A Woman Who Stopped
In the end, it is about movement. Like the movement that leaves the text open-ended, as if to signify the transcendence of time, the distortion inherent in the linear sequence. The annals of time begin with a different ending, and what takes place in us moves in opposite directions, stopping at the moment of being christened as an image. And here, we have a woman who stopped, and more than once. She confers her consonants on whoever is interested, in order to say something about the strength needed to be passive. This is her natural language, her diction, if you like. Her ideological movement is the movement of consonants, and in order to take the helm with her lips she must rub against edges, embody passive and active states, action and passion, man and woman.

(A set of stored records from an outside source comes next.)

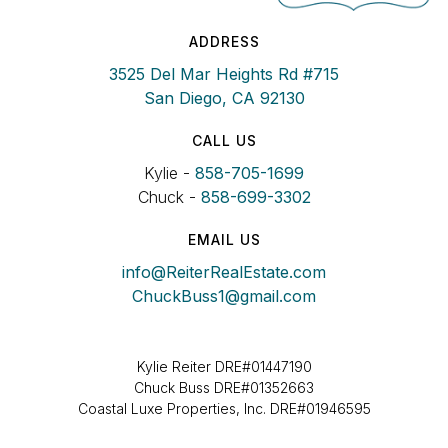
ADDRESS
3525 Del Mar Heights Rd #715
San Diego, CA 92130
CALL US
Kylie -
858-705-1699
Chuck -
858-699-3302
EMAIL US
info@ReiterRealEstate.com
ChuckBuss1@gmail.com
Kylie Reiter DRE#01447190
Chuck Buss DRE#01352663
Coastal Luxe Properties, Inc. DRE#01946595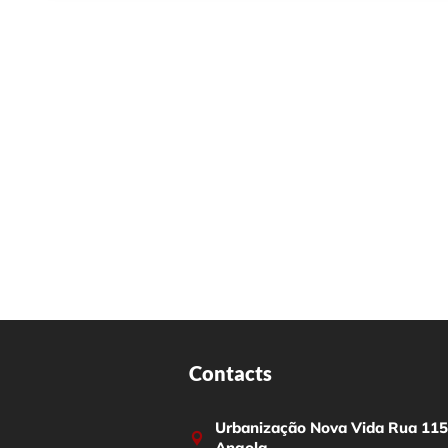
Contacts
Urbanização Nova Vida Rua 115,
Angola.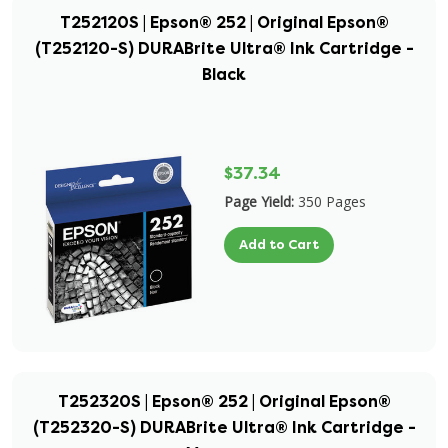
T252120S | Epson® 252 | Original Epson®
(T252120-S) DURABrite Ultra® Ink Cartridge -
Black
$37.34
Page Yield:
350 Pages
Add to Cart
T252320S | Epson® 252 | Original Epson®
(T252320-S) DURABrite Ultra® Ink Cartridge -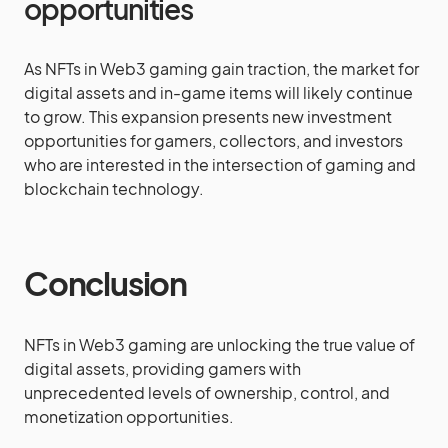
opportunities
As NFTs in Web3 gaming gain traction, the market for
digital assets and in-game items will likely continue
to grow. This expansion presents new investment
opportunities for gamers, collectors, and investors
who are interested in the intersection of gaming and
blockchain technology.
Conclusion
NFTs in Web3 gaming are unlocking the true value of
digital assets, providing gamers with
unprecedented levels of ownership, control, and
monetization opportunities.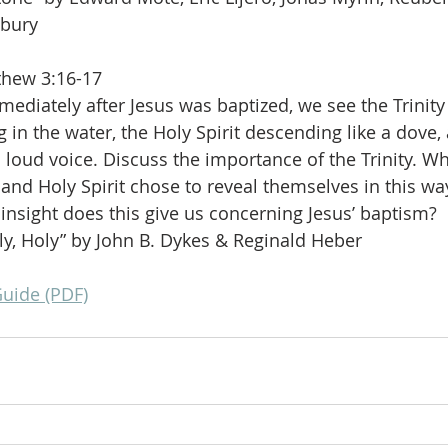
dbury
thew 3:16-17
mediately after Jesus was baptized, we see the Trinity
g in the water, the Holy Spirit descending like a dove,
 loud voice. Discuss the importance of the Trinity. W
 and Holy Spirit chose to reveal themselves in this way
nsight does this give us concerning Jesus’ baptism?
ly, Holy” by John B. Dykes & Reginald Heber
Guide (PDF)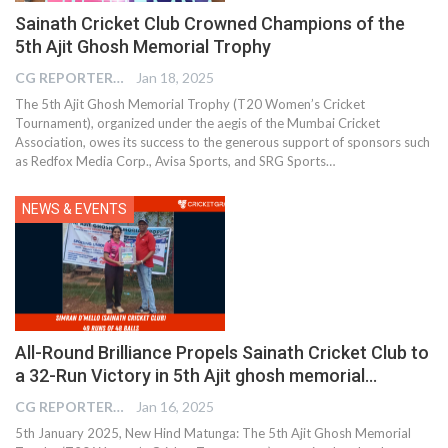
Sainath Cricket Club Crowned Champions of the
5th Ajit Ghosh Memorial Trophy
CG REPORTER
Jan 18, 2025
The 5th Ajit Ghosh Memorial Trophy (T20 Women’s Cricket
Tournament), organized under the aegis of the Mumbai Cricket
Association, owes its success to the generous support of sponsors such
as Redfox Media Corp., Avisa Sports, and SRG Sports…
NEWS & EVENTS
All-Round Brilliance Propels Sainath Cricket Club to
a 32-Run Victory in 5th Ajit ghosh memorial…
CG REPORTER
Jan 16, 2025
5th January 2025, New Hind Matunga: The 5th Ajit Ghosh Memorial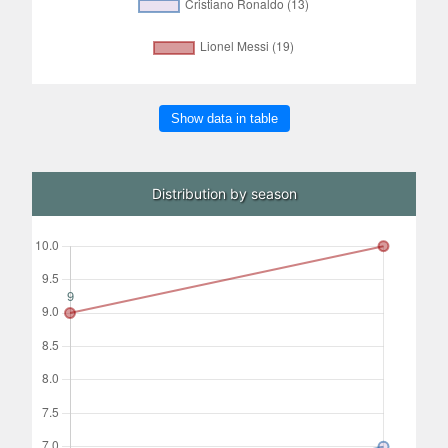
Show data in table
Distribution by season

For her past is strewn with beds, riddled with previously registered prostrations. “She is lying down, he stands up”, writes Hélène Cixous. “She arises – end of the dream – what follows is sociocultural: he makes her lots of babies, she spends her youth in labor; from bed to bed…”[i] What shall we do with this woman who insists on stopping in motion? The streams of water moisten her organs, whispering: “You have long been dispossessed of yourself,” but a recalcitrant habit makes her stretch up her legs, turning the crucifixion gesture on its head.
Her body rests on the cool floor with her arms spread out, like in an emergency instruction manual she once saw, warning against being trapped in quicksand. The head is bent back, the arms float, and only the legs are already sunk deep in the downsucking force. Surrender as a first, vital resort.

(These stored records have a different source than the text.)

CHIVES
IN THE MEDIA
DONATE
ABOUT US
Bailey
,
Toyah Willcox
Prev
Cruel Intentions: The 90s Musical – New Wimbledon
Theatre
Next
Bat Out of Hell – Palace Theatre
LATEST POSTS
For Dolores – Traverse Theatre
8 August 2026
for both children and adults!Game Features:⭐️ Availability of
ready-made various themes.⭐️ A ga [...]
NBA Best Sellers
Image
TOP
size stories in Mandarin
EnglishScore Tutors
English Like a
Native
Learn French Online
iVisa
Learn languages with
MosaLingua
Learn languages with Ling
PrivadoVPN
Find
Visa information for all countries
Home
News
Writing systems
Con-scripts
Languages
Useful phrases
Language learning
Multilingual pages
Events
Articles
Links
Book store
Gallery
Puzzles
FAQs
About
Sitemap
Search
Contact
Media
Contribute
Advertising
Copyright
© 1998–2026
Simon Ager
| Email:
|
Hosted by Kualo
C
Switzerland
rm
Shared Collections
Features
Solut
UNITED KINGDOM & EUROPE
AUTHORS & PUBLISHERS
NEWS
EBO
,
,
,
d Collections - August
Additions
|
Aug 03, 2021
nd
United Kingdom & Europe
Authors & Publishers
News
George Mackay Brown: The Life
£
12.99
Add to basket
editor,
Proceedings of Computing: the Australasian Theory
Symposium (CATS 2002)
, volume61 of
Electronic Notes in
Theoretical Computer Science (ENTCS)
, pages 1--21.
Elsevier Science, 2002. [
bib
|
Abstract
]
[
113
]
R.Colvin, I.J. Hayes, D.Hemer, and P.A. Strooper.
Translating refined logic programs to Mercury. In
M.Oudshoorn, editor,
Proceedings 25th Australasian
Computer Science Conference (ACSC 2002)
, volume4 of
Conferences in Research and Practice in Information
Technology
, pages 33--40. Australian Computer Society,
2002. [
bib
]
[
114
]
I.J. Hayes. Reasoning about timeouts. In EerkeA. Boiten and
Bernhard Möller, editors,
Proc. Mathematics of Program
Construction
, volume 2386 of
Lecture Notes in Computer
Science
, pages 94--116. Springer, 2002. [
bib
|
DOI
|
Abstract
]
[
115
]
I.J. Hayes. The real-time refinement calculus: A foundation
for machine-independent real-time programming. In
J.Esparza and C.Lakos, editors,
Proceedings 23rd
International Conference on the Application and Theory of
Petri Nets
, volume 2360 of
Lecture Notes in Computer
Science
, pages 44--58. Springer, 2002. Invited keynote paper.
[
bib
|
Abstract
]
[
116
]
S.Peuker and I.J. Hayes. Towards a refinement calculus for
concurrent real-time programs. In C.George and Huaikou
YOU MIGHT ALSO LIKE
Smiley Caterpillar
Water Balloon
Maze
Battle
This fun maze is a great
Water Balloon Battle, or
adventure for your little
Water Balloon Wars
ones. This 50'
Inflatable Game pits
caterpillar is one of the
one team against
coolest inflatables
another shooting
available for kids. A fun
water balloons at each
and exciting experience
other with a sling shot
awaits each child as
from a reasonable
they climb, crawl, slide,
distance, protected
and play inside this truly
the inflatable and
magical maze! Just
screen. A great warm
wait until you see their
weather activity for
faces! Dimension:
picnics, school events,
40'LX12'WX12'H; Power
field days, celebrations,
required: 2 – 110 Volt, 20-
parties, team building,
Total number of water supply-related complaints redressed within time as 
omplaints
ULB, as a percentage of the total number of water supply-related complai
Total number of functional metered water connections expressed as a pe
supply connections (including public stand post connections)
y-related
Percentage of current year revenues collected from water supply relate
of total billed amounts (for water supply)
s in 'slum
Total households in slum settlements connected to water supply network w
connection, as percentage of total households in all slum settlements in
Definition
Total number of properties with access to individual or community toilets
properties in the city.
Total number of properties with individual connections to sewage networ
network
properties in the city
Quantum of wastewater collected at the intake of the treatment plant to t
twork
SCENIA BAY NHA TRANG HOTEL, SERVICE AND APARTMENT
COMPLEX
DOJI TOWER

Now she pulls out her legs from the grip of the everyday and uses them to outline, almost unawares, a new vertical order. Her body delineates two contradictory paths – a perpendicular, structuring, organizing, hierarchical dimension, tolerating no interruption and containing all she knows, and a horizontal, expanding, all-encompassing dimension that contains her secret. Her confidants know the rebellion embodied in a rising which is not an erection, but an ever continuous, changing, diffusive flow.
How wicked is the joy that permeates her, her unseen gaze trained on her toes, become a horizon. She can almost speak, get reacquainted with the efficiency workers that gulp up the spaces of her life, generate the role reversal, the hovering that will be their lot. She teaches them to hold what is stronger than her, like a wave she has learned to tame, inhaling air into her lungs as if she were newly born.
In the end, it is about movement.
Dalit Matatyahu
[i] Hélène Cixous and Catherine Clément, The Newly Born Woman. Trans. Betsy Wing. University of Minnesota Press, 1986, p. 66.